“Burr buttercups grew between the grasses like snares, and in prairie dogs’ abandoned holes black widows, the size of succulent grapes, reigned.”This sentence isn’t exactly unclear, but my eye stumbled as I read, and I had to go back over it a couple of times. My first pass had succulent grapes reigning. How much more smoothly it flows as
“... black widows as large as succulent grapes reigned in prairie dogs’ abandoned holes.”Or,
“... abandoned prairie dogs’ holes were now home to black widows spiders the size of succulent grapes.”We could probably find half a dozen more ways to tweak that sentence but most would leave the tone of the author’s voice. My primary emphasis here is on word order, not fine tuning wording. Let’s look at another example:
“At best it would be well over a year, realistically, assuming we were able to get the grant, before the funds would be available.”Again, I had to reread to get the full drift of that one.
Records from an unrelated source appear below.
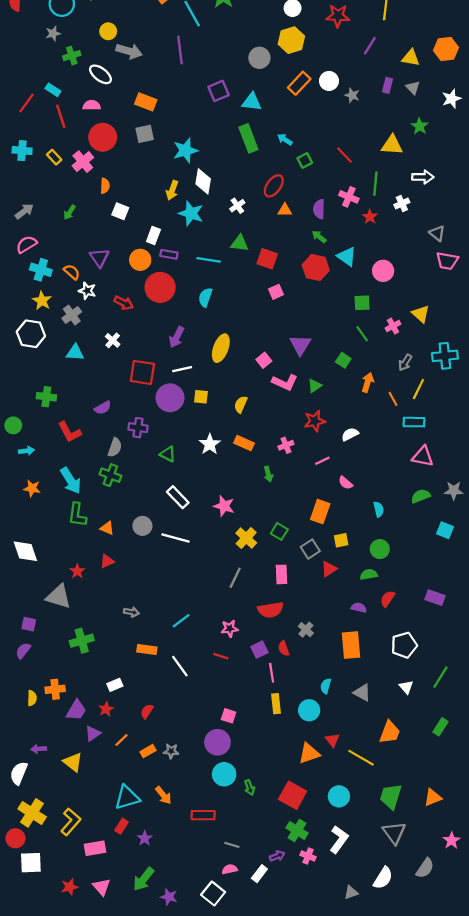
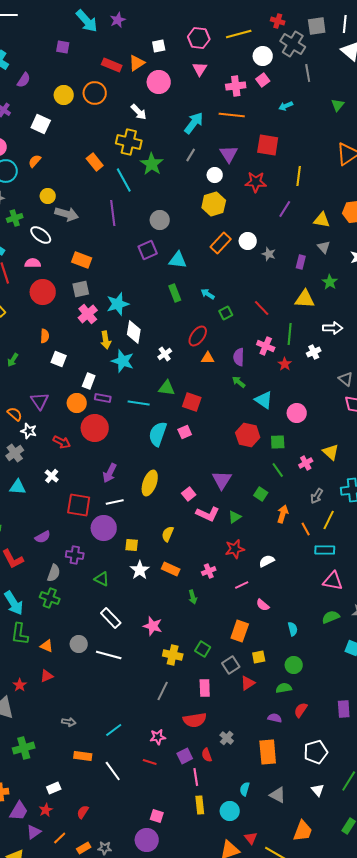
gray circle: (259, 58) -> (160, 220), moved
purple rectangle: (388, 85) -> (301, 262), moved
green rectangle: (248, 138) -> (175, 293), size x0.7
pink cross: (83, 162) -> (88, 314), moved
yellow arrow: (172, 190) -> (106, 340), turned -30
red hexagon: (316, 268) -> (248, 435), moved
pink square: (276, 292) -> (185, 432), moved
cyan semicircle: (205, 297) -> (158, 434), moved, size x1.4
yellow square: (201, 397) -> (132, 545), moved
yellow cross: (246, 538) -> (173, 655), turned -30
purple rectangle: (435, 598) -> (344, 709), turned 66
Rearranging the components and a slight word tweak smooths it out.
“Assuming we were able to get the grant, realistically, it would be well over a year, maybe longer, before the funds would be available.”Two important steps help ensure that your stories will flow smoothly. The first is to print them out. As you become increasingly comfortable writing on the computer, you become better at onscreen editing, but words always look different on paper. For the highest polish, print things out for final edits.
The other step is to read your work aloud. Any time your tongue stumbles, edit accordingly. Your tongue is the best guide to smooth reading.